Marge Piercy (born March 31, 1936) is an American poet, novelist, and social activist. Piercy was born in Detroit, Michigan, to a family deeply affected by the Great Depression. She was the first in her family to attend college, studying at the University of Michigan. Winning a Hopwood Award for Poetry and Fiction (1957) enabled her to finish college and spend some time in France, and her formal schooling ended with an M.A. from Northwestern University. Her first book of poems, Breaking Camp, was published in 1968.
As of 2004 she is author of seventeen volumes of poems, among them The Moon is Always Female (1980, considered a feminist classic) and The Art of Blessing the Day (1999), as well as fifteen novels, one play (The Last White Class, co-authored with her third and current husband Ira Wood), one collection of essays (Parti-colored Blocks for a Quilt), one nonfiction book, and one memoir.
Her novels and poetry often focus on feminist or social concerns, although her settings vary. While Body of Glass (published in the USA as He, She and It) is a cyber-fiction novel that won the Arthur C. Clarke award, City of Darkness, City of Light is set during the French Revolution.
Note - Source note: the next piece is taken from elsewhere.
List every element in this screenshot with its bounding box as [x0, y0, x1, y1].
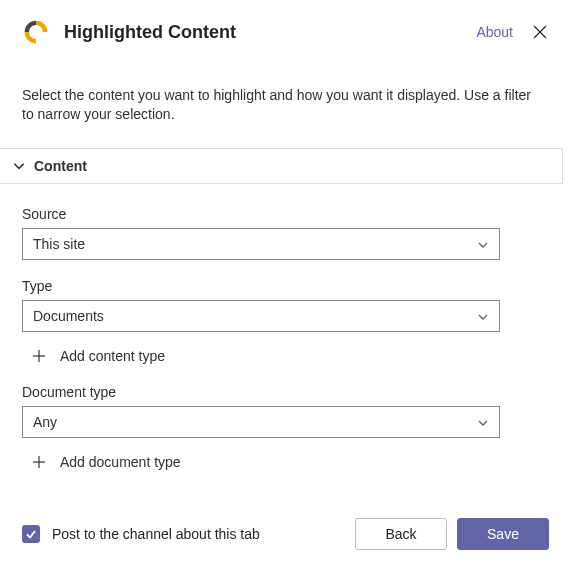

Other of her novels, such as Summer People and The Longings of Women are set during the modern day. Yet all of her books share a focus on women's lives.
Woman on the Edge of Time (1976) skilfully mixes a time travel story with issues of social justice, feminism and the treatment of the mentally ill. Body of Glass (1991) postulates an environmentally ruined world dominated by sprawling mega-cities and a futuristic version of the Internet, through which Piercy weaves elements of Jewish mysticism and the legend of the Golem, although a key story element is the main character's attempts to regain custody of her young son.
Piercy's poetry tends to be highly personal free verse, and often addresses the same concern with feminist and social issues. Her work shows commitment to the dream of social change (what she might call, in Judaic terms, tikkun olam), rooted in story, the wheel of the Jewish year, and a range of landscapes/settings.
She lives on Cape Cod, Massachusetts with her husband, Ira Wood.